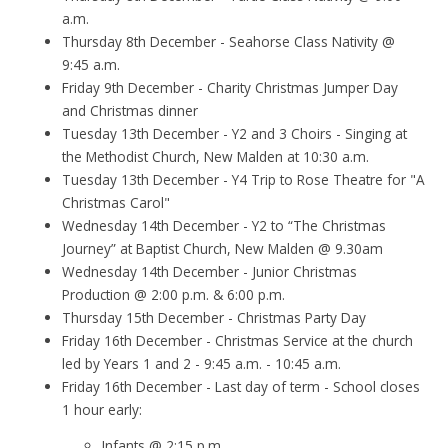
a.m.
Thursday 8th December - Seahorse Class Nativity @
9:45 a.m.
Friday 9th December - Charity Christmas Jumper Day
and Christmas dinner
Tuesday 13th December - Y2 and 3 Choirs - Singing at
the Methodist Church, New Malden at 10:30 a.m.
Tuesday 13th December - Y4 Trip to Rose Theatre for "A
Christmas Carol"
Wednesday 14th December - Y2 to “The Christmas
Journey” at Baptist Church, New Malden @ 9.30am
Wednesday 14th December - Junior Christmas
Production @ 2:00 p.m. & 6:00 p.m.
Thursday 15th December - Christmas Party Day
Friday 16th December - Christmas Service at the church
led by Years 1 and 2 - 9:45 a.m. - 10:45 a.m.
Friday 16th December - Last day of term - School closes
1 hour early:
Infants @ 2:15 p.m.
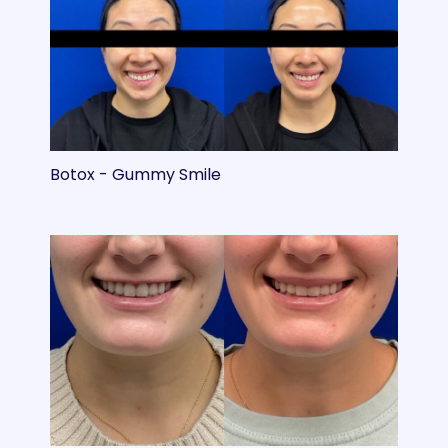
Botox - Gummy Smile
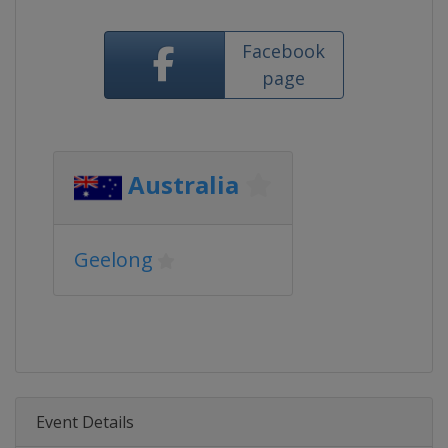
Facebook
page
Australia
Geelong
Event Details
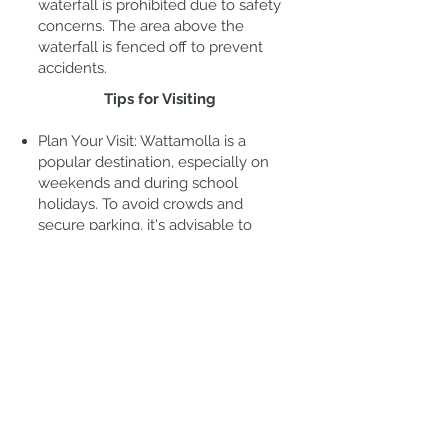
waterfall is prohibited due to safety
concerns. The area above the
waterfall is fenced off to prevent
accidents.
Tips for Visiting
Plan Your Visit: Wattamolla is a
popular destination, especially on
weekends and during school
holidays. To avoid crowds and
secure parking, it's advisable to
arrive early.
Amenities: The picnic area offers
facilities such as picnic tables and
gas barbecues. However, there is
no drinking water available on-site,
so ensure you bring sufficient
water for your visit.
Swimming: Beaches in this park are
not patrolled and can have strong
rip currents. Always assess water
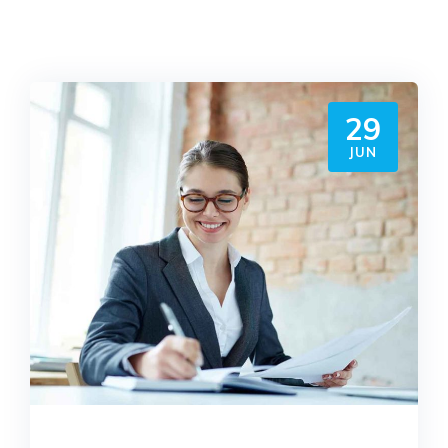
29
JUN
************
▶ TO DO
Retype exactly the lines of the data above that fall between the line with "the Methodist Church, New" and the line with "Thursday 15th December - Christmas Party Day", inclusive, and add nothing.

▶ ANSWER SPACE
the Methodist Church, New Malden at 10:30 a.m.
Tuesday 13th December - Y4 Trip to Rose Theatre for "A
Christmas Carol"
Wednesday 14th December - Y2 to “The Christmas
Journey” at Baptist Church, New Malden @ 9.30am
Wednesday 14th December - Junior Christmas
Production @ 2:00 p.m. & 6:00 p.m.
Thursday 15th December - Christmas Party Day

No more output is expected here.